Another Sunday, his 81-year-old father-in-law helped him put out drills, leaf blowers and power cords. Within two minutes, half a dozen men were rooting in the bins.
“They’re mostly laborers, young guys,” said Mr. Vasquez, who lives on Staten Island and works as a super in Brooklyn. “They generally don’t have their own tools and can’t get ahead.”
Mr. Vasquez buys pallets — bins of closed-out merchandise — from stores for $200.
“If I buy one pallet, the other one is free,” he explained.
On his best days, he makes a profit of $200.
His four grown children don’t understand what draws him. They say, “You’re crazy staying there all day!”
From Guatemala, a Long Line of Weavers
For months, Jaquelin Paola Herrera Chaclan felt torn.
She wanted to sell her colorful crocheted flowers on Fifth Avenue. “But I was afraid to be deported,” said Ms. Paola. About seven years ago, she fled Guatemala with her 3-year-old daughter.
She worried about not having a permit. “I was also afraid — what if I don’t sell anything?”
But last December, Ms. Paola her husband, Adolfo Tzoc, their daughter, and toddler son stepped out of a cab. They unloaded a table and baskets of her tall sunflowers.
“We go all together,” her husband, 34, had told her. He works in a lamp store in Manhattan. “If people say we need to leave, we’ll leave. But we’ll try.”
Since then, Ms. Paola, 31, has been vending most weekends, accompanied by her daughter, Alejandra, 11. Two flowers cost $15. There are tough days — but also times when she glimpses possibilities: A woman recently ordered a dozen vases — filled with her flowers — for a birthday party.

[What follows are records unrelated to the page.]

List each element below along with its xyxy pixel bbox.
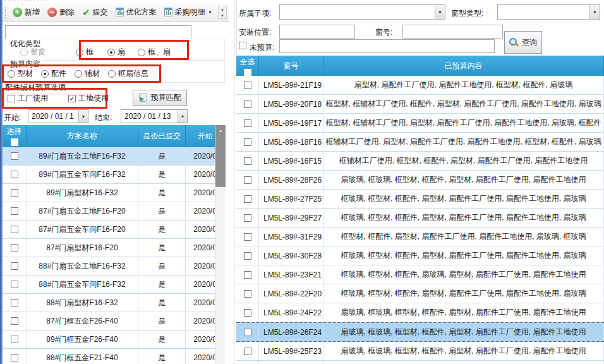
budget-row-checkbox[interactable] xyxy=(244,252,251,260)
purchase-detail-button[interactable]: 采购明细 ▾ xyxy=(160,5,215,20)
checkbox-site-use[interactable]: ✓工地使用 xyxy=(68,93,109,104)
delete-button[interactable]: − 删除 xyxy=(44,5,78,20)
budget-row[interactable]: LM5L-89#-27F25框玻璃, 框型材, 框配件, 扇型材, 扇配件工厂使… xyxy=(236,190,604,209)
plan-row[interactable]: 87#门框五金F26-F40是2020/0 xyxy=(3,312,225,331)
scroll-up-icon[interactable]: ▲ xyxy=(215,125,226,135)
plan-row-checkbox[interactable] xyxy=(11,281,18,288)
window-type-dropdown-icon[interactable]: ▼ xyxy=(589,5,600,19)
budget-row-checkbox[interactable] xyxy=(244,100,251,108)
plan-row[interactable]: 89#门扇五金工地F16-F32是2020/0 xyxy=(3,147,225,166)
sub-item-dropdown-icon[interactable]: ▼ xyxy=(435,5,445,19)
budget-row-checkbox[interactable] xyxy=(244,233,251,241)
scrollbar-thumb[interactable] xyxy=(215,135,226,187)
plan-row-checkbox[interactable] xyxy=(11,207,18,215)
radio-frame-sash[interactable]: 框、扇 xyxy=(138,47,171,58)
budget-row[interactable]: LM5L-89#-25F23扇玻璃, 框玻璃, 框型材, 框配件, 扇型材, 扇… xyxy=(236,342,604,361)
budget-row-checkbox[interactable] xyxy=(244,119,251,127)
budget-row[interactable]: LM5L-89#-24F22扇玻璃, 框玻璃, 框型材, 框配件, 扇型材, 扇… xyxy=(236,303,604,322)
plan-row-checkbox[interactable] xyxy=(11,336,18,343)
plan-row[interactable]: 88#门框五金F21-F40是2020/0 xyxy=(3,349,225,364)
start-date-picker[interactable]: 2020 / 01 / 1 ▼ xyxy=(28,109,88,123)
radio-frame-sash-info[interactable]: 框扇信息 xyxy=(108,68,148,79)
submit-button[interactable]: ✔ 提交 xyxy=(78,5,112,20)
window-no-input[interactable] xyxy=(402,25,503,39)
window-type-combobox[interactable]: ▼ xyxy=(497,4,600,20)
plan-row-checkbox[interactable] xyxy=(11,317,18,325)
plan-row-checkbox[interactable] xyxy=(11,171,18,178)
plan-row[interactable]: 87#门扇型材F16-F20是2020/0 xyxy=(3,239,225,257)
budget-row-checkbox[interactable] xyxy=(244,271,251,279)
radio-mark-icon[interactable] xyxy=(8,70,15,78)
plan-row[interactable]: 89#门扇五金车间F16-F32是2020/0 xyxy=(3,166,225,184)
budget-row-checkbox[interactable] xyxy=(244,176,251,184)
budget-row[interactable]: LM5L-89#-16F15框辅材工厂使用, 框型材, 框配件, 扇型材, 扇配… xyxy=(236,152,604,171)
radio-frame[interactable]: 框 xyxy=(76,47,94,58)
budget-row-checkbox[interactable] xyxy=(244,157,251,165)
radio-sash[interactable]: 扇 xyxy=(107,47,125,58)
end-date-dropdown-icon[interactable]: ▼ xyxy=(178,110,187,123)
plan-row[interactable]: 89#门扇型材F16-F32是2020/0 xyxy=(3,184,225,202)
toolbar-grip-icon[interactable] xyxy=(4,6,6,18)
budget-row[interactable]: LM5L-89#-26F24扇玻璃, 框玻璃, 框型材, 框配件, 扇型材, 扇… xyxy=(236,322,604,342)
plan-filter-input[interactable] xyxy=(5,25,191,40)
budget-row-checkbox[interactable] xyxy=(244,214,251,222)
plan-row-checkbox[interactable] xyxy=(11,299,18,306)
budget-row-checkbox[interactable] xyxy=(244,348,251,355)
radio-profile[interactable]: 型材 xyxy=(8,68,33,79)
budget-row[interactable]: LM5L-89#-22F20框玻璃, 框型材, 框配件, 扇型材, 扇配件工厂使… xyxy=(236,284,604,303)
sub-item-combobox[interactable]: ▼ xyxy=(279,4,445,20)
budget-row[interactable]: LM5L-89#-18F16框辅材工厂使用, 扇型材, 扇配件工厂使用, 扇配件… xyxy=(236,133,604,152)
budget-row-checkbox[interactable] xyxy=(244,82,251,89)
select-all-plans-checkbox[interactable] xyxy=(11,138,18,146)
start-date-dropdown-icon[interactable]: ▼ xyxy=(78,110,88,123)
checkbox-mark-icon[interactable] xyxy=(8,95,15,102)
radio-mark-icon[interactable] xyxy=(75,70,82,78)
select-all-windows-checkbox[interactable] xyxy=(244,69,251,76)
budget-row[interactable]: LM5L-89#-20F18框型材, 框辅材工厂使用, 框配件, 扇型材, 扇配… xyxy=(236,95,604,114)
plan-row-checkbox[interactable] xyxy=(11,354,18,361)
plan-row[interactable]: 89#门框五金F26-F40是2020/0 xyxy=(3,331,225,349)
plan-row[interactable]: 88#门扇五金车间F16-F32是2020/0 xyxy=(3,276,225,294)
checkbox-mark-icon[interactable]: ✓ xyxy=(68,95,76,102)
add-button[interactable]: + 新增 xyxy=(9,5,44,20)
plan-row-checkbox[interactable] xyxy=(11,189,18,197)
budget-row[interactable]: LM5L-89#-31F29框型材, 框配件, 扇型材, 扇配件工厂使用, 扇配… xyxy=(236,228,604,246)
budget-row-checkbox[interactable] xyxy=(244,195,251,203)
budget-row[interactable]: LM5L-89#-21F19扇型材, 扇配件工厂使用, 扇配件工地使用, 框型材… xyxy=(236,76,604,95)
budget-row[interactable]: LM5L-89#-19F17框型材, 框辅材工厂使用, 扇型材, 扇配件工厂使用… xyxy=(236,114,604,133)
budget-row-checkbox[interactable] xyxy=(244,309,251,317)
no-budget-checkbox[interactable] xyxy=(239,42,246,49)
plan-row[interactable]: 88#门扇型材F16-F32是2020/0 xyxy=(3,294,225,312)
optimize-plan-button[interactable]: 优化方案 xyxy=(112,5,160,20)
budget-row[interactable]: LM5L-89#-29F27框玻璃, 框型材, 框配件, 扇型材, 扇配件工厂使… xyxy=(236,209,604,228)
query-button[interactable]: 查询 xyxy=(504,31,542,54)
budget-row[interactable]: LM5L-89#-30F28框玻璃, 框型材, 框配件, 扇型材, 扇配件工厂使… xyxy=(236,246,604,265)
plans-scrollbar[interactable]: ▲ xyxy=(215,125,225,364)
budget-row-checkbox[interactable] xyxy=(244,329,251,336)
radio-mark-icon[interactable] xyxy=(76,49,83,56)
plan-row-checkbox[interactable] xyxy=(11,262,18,270)
radio-mark-icon[interactable] xyxy=(41,70,49,78)
radio-mark-icon[interactable] xyxy=(138,49,145,56)
budget-row-checkbox[interactable] xyxy=(244,138,251,146)
budget-row[interactable]: LM5L-89#-23F21框玻璃, 框型材, 框配件, 扇玻璃, 扇型材, 扇… xyxy=(236,265,604,284)
checkbox-factory-use[interactable]: 工厂使用 xyxy=(8,93,48,104)
plan-row-checkbox[interactable] xyxy=(11,226,18,233)
radio-accessory[interactable]: 配件 xyxy=(41,68,66,79)
end-date-picker[interactable]: 2020 / 01 / 13 ▼ xyxy=(121,109,188,123)
budget-row[interactable]: LM5L-89#-28F26扇玻璃, 框玻璃, 框型材, 框配件, 扇型材, 扇… xyxy=(236,171,604,190)
radio-auxiliary[interactable]: 辅材 xyxy=(75,68,100,79)
radio-mark-icon[interactable] xyxy=(108,70,116,78)
radio-mark-icon[interactable] xyxy=(107,49,115,56)
plan-row[interactable]: 88#门扇五金工地F16-F32是2020/0 xyxy=(3,257,225,276)
plan-row[interactable]: 87#门扇五金车间F16-F20是2020/0 xyxy=(3,221,225,239)
plan-row-checkbox[interactable] xyxy=(11,244,18,252)
plan-row[interactable]: 87#门扇五金工地F16-F20是2020/0 xyxy=(3,202,225,221)
chevron-down-icon[interactable]: ▾ xyxy=(209,9,212,15)
no-budget-input[interactable] xyxy=(279,39,495,53)
plan-row-checkbox[interactable] xyxy=(11,152,18,160)
toolbar-overflow-button[interactable]: ▼▼ xyxy=(218,6,227,19)
budget-match-button[interactable]: 预算匹配 xyxy=(133,90,187,106)
install-position-input[interactable] xyxy=(279,25,355,39)
panel-splitter[interactable] xyxy=(234,0,234,364)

Ms. Paola is passionate about her flowers. At the stand, her hands rarely stop moving as she crochets red roses.
Alejandra is also devoted: “I want to help my mom,” she said. “I don’t want her to be alone.”
As a child, Ms. Paola helped her parents.

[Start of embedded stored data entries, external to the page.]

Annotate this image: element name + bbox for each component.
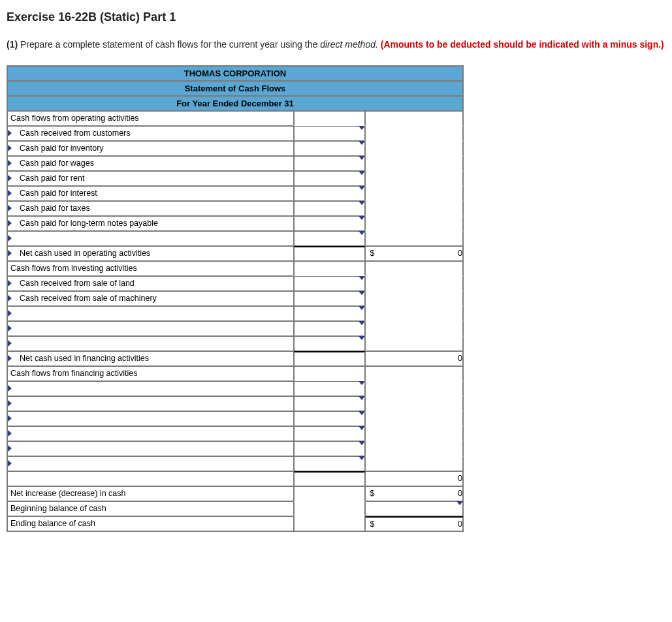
cell-fin-header-c2 — [294, 366, 366, 381]
end-bal-currency: $ — [370, 520, 374, 529]
instruction-number: (1) — [7, 39, 18, 50]
cell-inv-blank3-c2[interactable] — [294, 336, 366, 351]
end-bal-value: 0 — [458, 520, 462, 529]
cell-fin-sub-c2 — [294, 471, 366, 486]
cell-inv1-c3 — [365, 276, 463, 291]
cell-net-change-c3: $0 — [365, 486, 463, 501]
row-fin-blank6[interactable] — [7, 456, 294, 471]
row-inv-blank1[interactable] — [7, 306, 294, 321]
table-header-company: THOMAS CORPORATION — [7, 66, 463, 81]
row-op-header: Cash flows from operating activities — [7, 111, 294, 126]
row-op3[interactable]: Cash paid for wages — [7, 156, 294, 171]
cell-inv-net-c2 — [294, 351, 366, 366]
cell-end-bal-c2 — [294, 516, 366, 531]
row-op-blank1[interactable] — [7, 231, 294, 246]
row-fin-sub — [7, 471, 294, 486]
cell-fin-blank5-c2[interactable] — [294, 441, 366, 456]
net-change-value: 0 — [458, 489, 462, 498]
cell-inv-header-c3 — [365, 261, 463, 276]
cell-end-bal-c3: $0 — [365, 516, 463, 531]
instruction-red: (Amounts to be deducted should be indica… — [381, 39, 664, 50]
row-inv-net[interactable]: Net cash used in financing activities — [7, 351, 294, 366]
cell-op-net-c3: $0 — [365, 246, 463, 261]
exercise-title: Exercise 16-22B (Static) Part 1 — [7, 10, 665, 24]
cell-fin-blank4-c2[interactable] — [294, 426, 366, 441]
cell-fin-blank4-c3 — [365, 426, 463, 441]
cell-fin-header-c3 — [365, 366, 463, 381]
row-inv-header: Cash flows from investing activities — [7, 261, 294, 276]
instructions: (1) Prepare a complete statement of cash… — [7, 39, 665, 51]
cell-net-change-c2 — [294, 486, 366, 501]
cell-op6-c2[interactable] — [294, 201, 366, 216]
cell-inv-blank2-c2[interactable] — [294, 321, 366, 336]
cell-fin-blank2-c2[interactable] — [294, 396, 366, 411]
instruction-text-a: Prepare a complete statement of cash flo… — [18, 39, 320, 50]
cell-inv-net-c3: 0 — [365, 351, 463, 366]
cell-inv1-c2[interactable] — [294, 276, 366, 291]
cell-fin-blank2-c3 — [365, 396, 463, 411]
cell-inv-header-c2 — [294, 261, 366, 276]
row-fin-header: Cash flows from financing activities — [7, 366, 294, 381]
row-op5[interactable]: Cash paid for interest — [7, 186, 294, 201]
fin-sub-value: 0 — [458, 474, 462, 483]
inv-net-value: 0 — [458, 354, 462, 363]
cell-op-net-c2 — [294, 246, 366, 261]
cell-op-blank1-c2[interactable] — [294, 231, 366, 246]
row-op7[interactable]: Cash paid for long-term notes payable — [7, 216, 294, 231]
cell-beg-bal-c3[interactable] — [365, 501, 463, 516]
row-fin-blank5[interactable] — [7, 441, 294, 456]
row-op4[interactable]: Cash paid for rent — [7, 171, 294, 186]
cell-fin-blank3-c2[interactable] — [294, 411, 366, 426]
row-inv1[interactable]: Cash received from sale of land — [7, 276, 294, 291]
cell-op3-c2[interactable] — [294, 156, 366, 171]
cell-inv-blank1-c2[interactable] — [294, 306, 366, 321]
cell-op2-c2[interactable] — [294, 141, 366, 156]
row-end-bal: Ending balance of cash — [7, 516, 294, 531]
net-change-currency: $ — [370, 489, 374, 498]
cell-op-blank1-c3 — [365, 231, 463, 246]
cell-op4-c2[interactable] — [294, 171, 366, 186]
cell-fin-blank6-c3 — [365, 456, 463, 471]
cell-op4-c3 — [365, 171, 463, 186]
cell-inv2-c2[interactable] — [294, 291, 366, 306]
cash-flow-table: THOMAS CORPORATION Statement of Cash Flo… — [7, 65, 464, 532]
cell-fin-blank5-c3 — [365, 441, 463, 456]
cell-fin-sub-c3: 0 — [365, 471, 463, 486]
row-beg-bal: Beginning balance of cash — [7, 501, 294, 516]
row-fin-blank4[interactable] — [7, 426, 294, 441]
cell-fin-blank1-c2[interactable] — [294, 381, 366, 396]
row-op2[interactable]: Cash paid for inventory — [7, 141, 294, 156]
cell-inv-blank3-c3 — [365, 336, 463, 351]
table-header-title: Statement of Cash Flows — [7, 81, 463, 96]
cell-op5-c3 — [365, 186, 463, 201]
cell-inv-blank2-c3 — [365, 321, 463, 336]
cell-inv2-c3 — [365, 291, 463, 306]
row-net-change: Net increase (decrease) in cash — [7, 486, 294, 501]
row-inv-blank2[interactable] — [7, 321, 294, 336]
row-op1[interactable]: Cash received from customers — [7, 126, 294, 141]
cell-fin-blank1-c3 — [365, 381, 463, 396]
cell-op2-c3 — [365, 141, 463, 156]
row-op-net[interactable]: Net cash used in operating activities — [7, 246, 294, 261]
cell-op1-c3 — [365, 126, 463, 141]
cell-op6-c3 — [365, 201, 463, 216]
cell-fin-blank6-c2[interactable] — [294, 456, 366, 471]
instruction-method: direct method. — [320, 39, 378, 50]
cell-inv-blank1-c3 — [365, 306, 463, 321]
row-fin-blank1[interactable] — [7, 381, 294, 396]
cell-op-header-c2 — [294, 111, 366, 126]
cell-op3-c3 — [365, 156, 463, 171]
cell-op5-c2[interactable] — [294, 186, 366, 201]
row-inv-blank3[interactable] — [7, 336, 294, 351]
cell-op1-c2[interactable] — [294, 126, 366, 141]
row-op6[interactable]: Cash paid for taxes — [7, 201, 294, 216]
cell-op7-c3 — [365, 216, 463, 231]
op-net-value: 0 — [458, 249, 462, 258]
cell-op-header-c3 — [365, 111, 463, 126]
row-fin-blank2[interactable] — [7, 396, 294, 411]
cell-op7-c2[interactable] — [294, 216, 366, 231]
cell-fin-blank3-c3 — [365, 411, 463, 426]
row-inv2[interactable]: Cash received from sale of machinery — [7, 291, 294, 306]
row-fin-blank3[interactable] — [7, 411, 294, 426]
cell-beg-bal-c2 — [294, 501, 366, 516]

She comes from a long line of weavers. On weekends, her parents drove to a town three hours from their village in Guatemala. “They had a stand, same as on Fifth,” she said.
On a recent Sunday, the avenue was crowded: Three girls stood admiring Ms. Paola’s flowers. Both mother and daughter looked flushed, happy; they had sold five flowers and three bracelets. Her husband looked on, holding their son.
At 7 p.m., Ms. Paola and her husband lifted the heavy container packed with her wares. Their children hurrying after them, they practically flew down the street toward their car.